That's good, because usually you do and it makes you look like a jackass.

He's explaining it poorly but you don't really need to have faith to understand it... it's actually really quite straightfoward when you cut to the heart of Christianity.

Man is inherently good.

Those who find god and themselves and adhere to there better and true nature.  While those who choose not to adhere to there better nature freely choose to act wrong and as such find themselves outside of god because rather then focus on the spiritual and the each other.  They focus on the physical, and themselves.

Believer or not, it's fairly easy to see how that ties up everything and largely explains everything including "Why do good things happen to bad people."

 

Really the whole free choice vs divine will thing is better questioned under the "God knows what choice your going to make so how is it free will arguement" that is made against evangelicism and that suggests full true ominpotent god.

Though even that isn't really a contradiction.  Since if I travel to the future one week and find that you decide to have a diet coke over a coke, then go back to my time....

I've in no way negated your free will.

 

Man isn't inherently good. And are you suggesting that people who don't believe in god are "bad"? (see italics) You can't say that something is "good" because god asks it. That's just lazy thinking (if you can even call it that). I expected better from you (did I?).

As for the underlined, that does not negate free will, it just negates the purpose of life.

A) Man isn't inherently good... that's an opinion... and a rather pointless one when it comes to the conversation.  It seems like your just trying to retreat from the arguement to "higher ground" so as to not admit fault by trying to replace your own beliefs with christian ones to try and find an incongruity.

B) Are people who don't believe in god "bad".    No.  that's certaintly a leap of faith.

C1) I never said it was good because it was something god asks.  It's good because, it's good, you disagree that thinking about others before yourself is good.

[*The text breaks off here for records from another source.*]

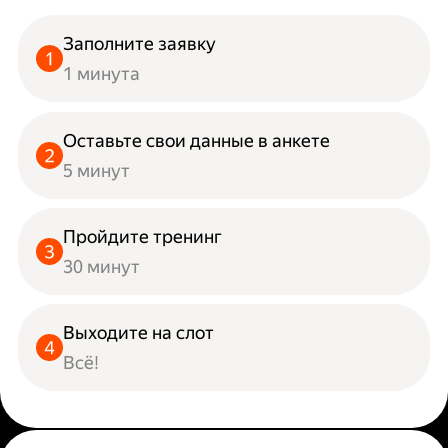
Заполните заявку
1 минута
Оставьте свои данные в анкете
5 минут
Пройдите тренинг
30 минут
Выходите на слот
Всё!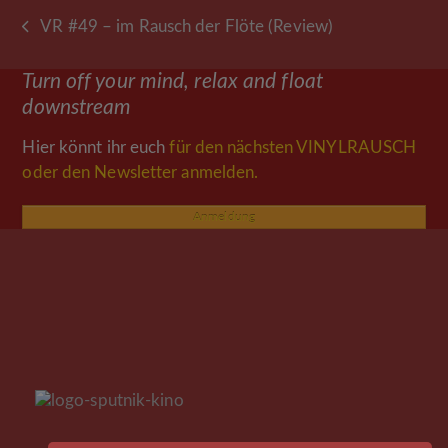
VR #49 – im Rausch der Flöte (Review)
vorheriger
Beitrag:
Turn off your mind, relax and float
downstream
Hier könnt ihr euch
für den nächsten VINYLRAUSCH
oder den Newsletter anmelden.
Anmeldung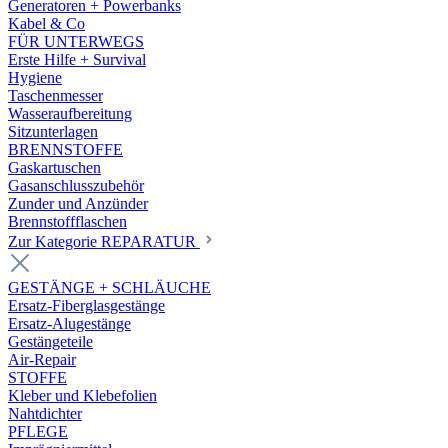
Generatoren + Powerbanks
Kabel & Co
FÜR UNTERWEGS
Erste Hilfe + Survival
Hygiene
Taschenmesser
Wasseraufbereitung
Sitzunterlagen
BRENNSTOFFE
Gaskartuschen
Gasanschlusszubehör
Zunder und Anzünder
Brennstoffflaschen
Zur Kategorie REPARATUR
GESTÄNGE + SCHLÄUCHE
Ersatz-Fiberglasgestänge
Ersatz-Alugestänge
Gestängeteile
Air-Repair
STOFFE
Kleber und Klebefolien
Nahtdichter
PFLEGE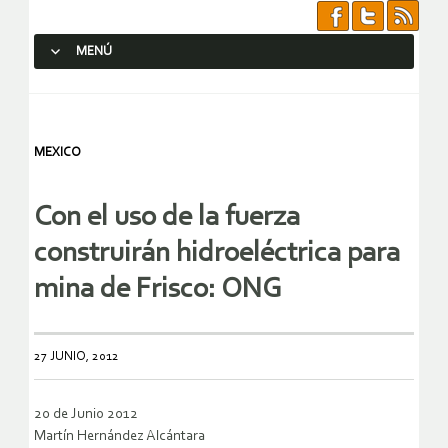
MENÚ
SALTAR AL CONTENIDO.
MEXICO
Con el uso de la fuerza
construirán hidroeléctrica para
mina de Frisco: ONG
27 JUNIO, 2012
20 de Junio 2012
Martín Hernández Alcántara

C2) Actually, you can say something is good because god asks it.  It's not lazy so much as it is logical.  If there is one ominipotent creation god, it stands to reason that he created everything and that includes abstract concepts such as good and evil.  An all creator god could decide that raping children is good, and we would disagree, and he would be right because he is the one who has control over reality, created reality this way and holds complete knowledge of everything.

To think otherwise is to hold the logical fallacy that you are the center of the universe and the one who gets to define these abstract qualities. This is something to keep in mind even if you don't believe in an all powerful creator god as it general shows where a lot of fallacies, ignorance and stubborness comes from.  Someone placing themselves as the center of the universe.  This may be a problem you yourself are facing... afterall, look back at A.  You simply said man isn't inherently good, rather then think from the mindset that man is inherently good.  Which if you did would make the whole thing eaisly understandable.

It would be illogical to suggest that an ominpotent creation god WOULDN'T always be right.

Hence why arguements around religious literature among believers tend to focus on the trasnlation, interpretation and possibility of it being faked.

D) So in your opinion, timetravel negates the purpose of life?  Or are you talking about the Christian sense of choosing correctly?  Either way I can't see how.  That's like saying that reading the end of a book negates the point of reading the book.